Leo Tolstoy: War and Peace

BOOK ONE: 1805
13. CHAPTER XIII

When Natasha ran out of the drawing room she only went as far as the conservatory. There she paused and stood listening to the conversation in the drawing room, waiting for Boris to come out. She was already growing impatient, and stamped her foot, ready to cry at his not coming at once, when she heard the young man's discreet steps approaching neither quickly nor slowly. At this Natasha dashed swiftly among the flower tubs and hid there.

Boris paused in the middle of the room, looked round, brushed a little dust from the sleeve of his uniform, and going up to a mirror examined his handsome face. Natasha, very still, peered out from her ambush, waiting to see what he would do. He stood a little while before the glass, smiled, and walked toward the other door. Natasha was about to call him but changed her mind. "Let him look for me," thought she. Hardly had Boris gone than Sonya, flushed, in tears, and muttering angrily, came in at the other door. Natasha checked her first impulse to run out to her, and remained in her hiding place, watching- as under an invisible cap- to see what went on in the world. She was experiencing a new and peculiar pleasure.
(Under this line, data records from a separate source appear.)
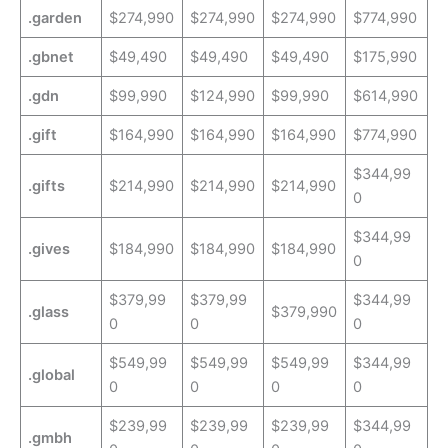
.garden
$274,990
$274,990
$274,990
$774,990
.gbnet
$49,490
$49,490
$49,490
$175,990
.gdn
$99,990
$124,990
$99,990
$614,990
.gift
$164,990
$164,990
$164,990
$774,990
$344,99
.gifts
$214,990
$214,990
$214,990
0
$344,99
.gives
$184,990
$184,990
$184,990
0
$379,99
$379,99
$344,99
.glass
$379,990
0
0
0
$549,99
$549,99
$549,99
$344,99
.global
0
0
0
0
$239,99
$239,99
$239,99
$344,99
.gmbh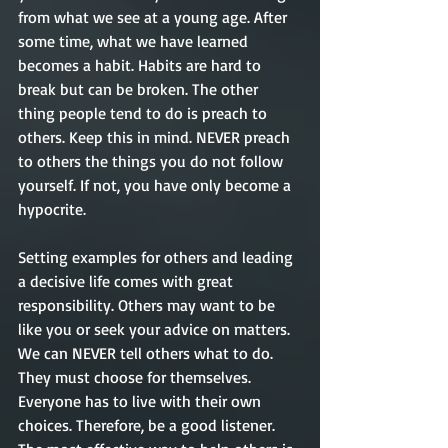
from what we see at a young age. After 
some time, what we have learned 
becomes a habit. Habits are hard to 
break but can be broken. The other 
thing people tend to do is preach to 
others. Keep this in mind. NEVER preach 
to others the things you do not follow 
yourself. If not, you have only become a 
hypocrite. 
Setting examples for others and leading 
a decisive life comes with great 
responsibility. Others may want to be 
like you or seek your advice on matters. 
We can NEVER tell others what to do. 
They must choose for themselves. 
Everyone has to live with their own 
choices. Therefore, be a good listener. 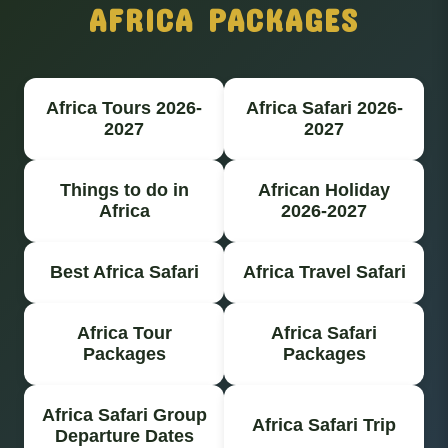
AFRICA PACKAGES
Africa Tours 2026-
Africa Safari 2026-
2027
2027
Things to do in
African Holiday
Africa
2026-2027
Best Africa Safari
Africa Travel Safari
Africa Tour
Africa Safari
Packages
Packages
Africa Safari Group
Africa Safari Trip
Departure Dates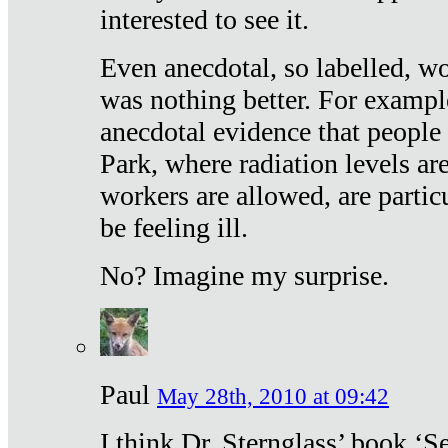
interested to see it.
Even anecdotal, so labelled, wo
was nothing better. For exampl
anecdotal evidence that people
Park, where radiation levels are
workers are allowed, are particu
be feeling ill.
No? Imagine my surprise.
Paul
May 28th, 2010 at 09:42
I think Dr. Sternglass’ book ‘S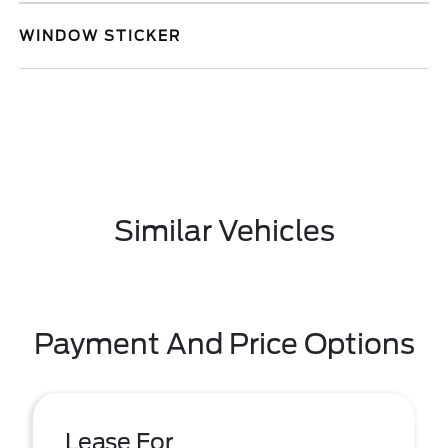
WINDOW STICKER
Similar Vehicles
Payment And Price Options
Lease For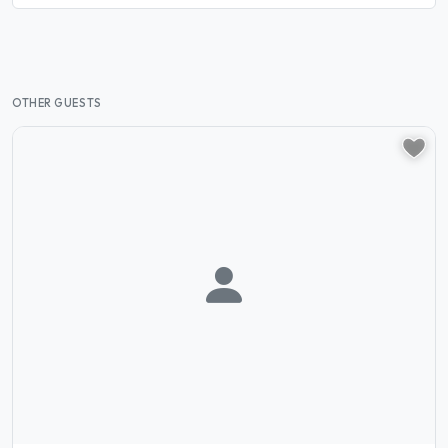
OTHER GUESTS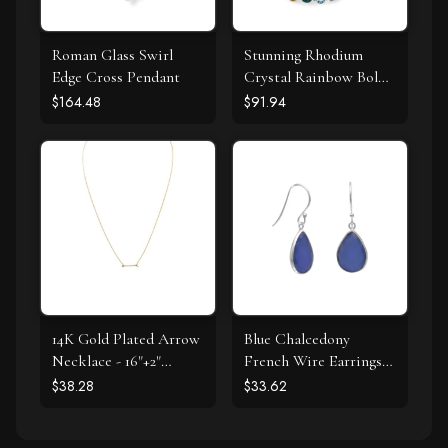
Roman Glass Swirl
Stunning Rhodium
Edge Cross Pendant
Crystal Rainbow Bolo
Bracelet
$164.48
$91.94
14K Gold Plated Arrow
Blue Chalcedony
Necklace - 16"+2"
French Wire Earrings
Extension
925 Silver
$38.28
$33.62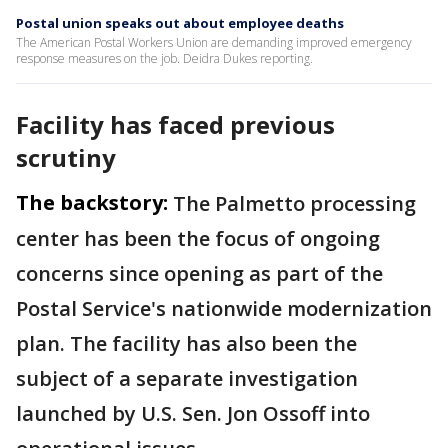
Postal union speaks out about employee deaths
The American Postal Workers Union are demanding improved emergency
response measures on the job. Deidra Dukes reporting.
Facility has faced previous
scrutiny
The backstory:
The Palmetto processing
center has been the focus of ongoing
concerns since opening as part of the
Postal Service's nationwide modernization
plan. The facility has also been the
subject of a separate investigation
launched by U.S. Sen. Jon Ossoff into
Sonya, muttering to herself, kept looking round toward the drawing-room door. It opened and Nicholas came in.

"Sonya, what is the matter with you? How can you?" said he, running up to her.

"It's nothing, nothing; leave me alone!" sobbed Sonya.

"Ah, I know what it is."

"Well, if you do, so much the better, and you can go back to her!"

"So-o-onya! Look here! How can you torture me and yourself like that, for a mere fancy?" said Nicholas taking her hand.

Sonya did not pull it away, and left off crying. Natasha, not stirring and scarcely breathing, watched from her ambush with sparkling eyes. "What will happen now?" thought she.

"Sonya! What is anyone in the world to me? You alone are everything!" said Nicholas. "And I will prove it to you."